The state's city and county governments may have dodged a few bullets this past legislative session as bills seeking to limit municipal-planning powers died or were gutted, but both developers and local officials expect the battle to continue in coming years.

Neil Lindberg, a land-use attorney who advises the Provo City Council, told the Wasatch Front Regional Council's Regional Growth Committee on Thursday that developers and property-rights groups have been — and probably will continue to be — a loud voice in lobbying and getting their complaints across to legislators. Cities and counties, meanwhile, lack an avenue for consistent communication with lawmakers.

"Local governments aren't regularly telling their stories," he said.

Among the most visible land-use bills at the 2006 Legislature was Senate Bill 170, sponsored by Sen. Al Mansell, R-Sandy, a real estate broker and president of the National Association of Realtors. SB170 would have tightly restricted municipal governments' leeway in making zoning decisions, setting up a situation in which local governments would carry a heavy burden to prove their rulings were vital to protect a community's interests.

The bill "would have turned planning on its head," Lindberg said.

But Michael Hutchings, a lawyer who represents developers like Anderson Development and who wrote part of SB170, said in an interview Thursday that the bill would have brought fairness to a zoning process that is inconsistent from city to city and that leaves developers at the mercy of city councils reacting to public whims.

"There's a desire by landowners for fairness in the planning process at city hall," Hutchings said. "There's a great amount of frustration that landowners, builders and developers have experienced in dealing with some cities and some counties on land-use issues."

Local officials, on the other hand, contend that no two sites are alike, and each proposed development should be studied individually and left to planners' and city councils' discretion. That can take time, and unexpected issues can arise.

SB170 was replaced by two less-dramatic substitute bills, both of which the Legislature approved.
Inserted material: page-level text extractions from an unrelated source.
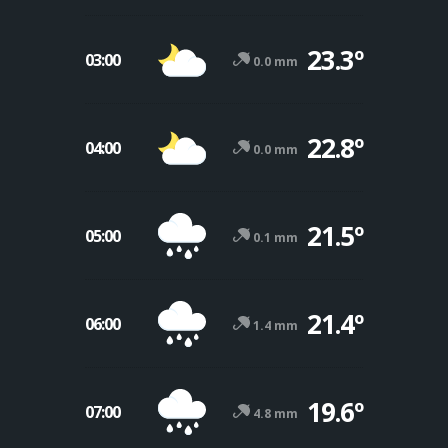
23.3º
03:00
0.0 mm
22.8º
04:00
0.0 mm
21.5º
05:00
0.1 mm
21.4º
06:00
1.4 mm
19.6º
07:00
4.8 mm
One aims to speed zoning decisions and requires reporting on fees collected from developers. Another expands the Office of the Property Rights Ombudsman and allows developers to appeal zoning decisions to the ombudsman or another mediator. Hutchings predicts developers' drive for more freedom will be back in future legislative sessions.

"That's an issue you will see raised next year," he said. "It's not a dead issue."

Lindberg told the regional council that city planners and governments should work to head off complaints by being more consistent in zoning decisions and setting quantifiable standards, rather than relying on judgment calls for individual developments.

He also said cities and counties need to do a better job in letting legislators know why zoning decisions are made and what issues city planners face. The Utah Property Rights Ombudsman, a state official who investigates developers' complaints about local zoning decisions, often issues reports to the Legislature outlining accusations of governments being unreasonable. Lindberg said that tends to give lawmakers only part of the picture.

"If you're constantly getting those reports," Lindberg said, "what are you likely to believe?"

But Hutchings maintains the complaints are closer to the norm than the exception.

"It's amazingly common," he said. "The unfairness, unfortunately, is amazingly common, especially in some jurisdictions."

Hutchings said the substitutes to SB170 were compromises that fell short of what developers really want. Developers still would like specific deadlines for zoning decisions. They also want zoning requests to be approved unless cities and counties can show in court or before the state ombudsman that projects would be harmful.

Property owners and lawmakers plan to spend the next few months talking to representatives from the Utah League of Cities and Towns and the Utah Association of Counties to try reach some kind of agreement, in preparation for any new bills that may enter the battlefield.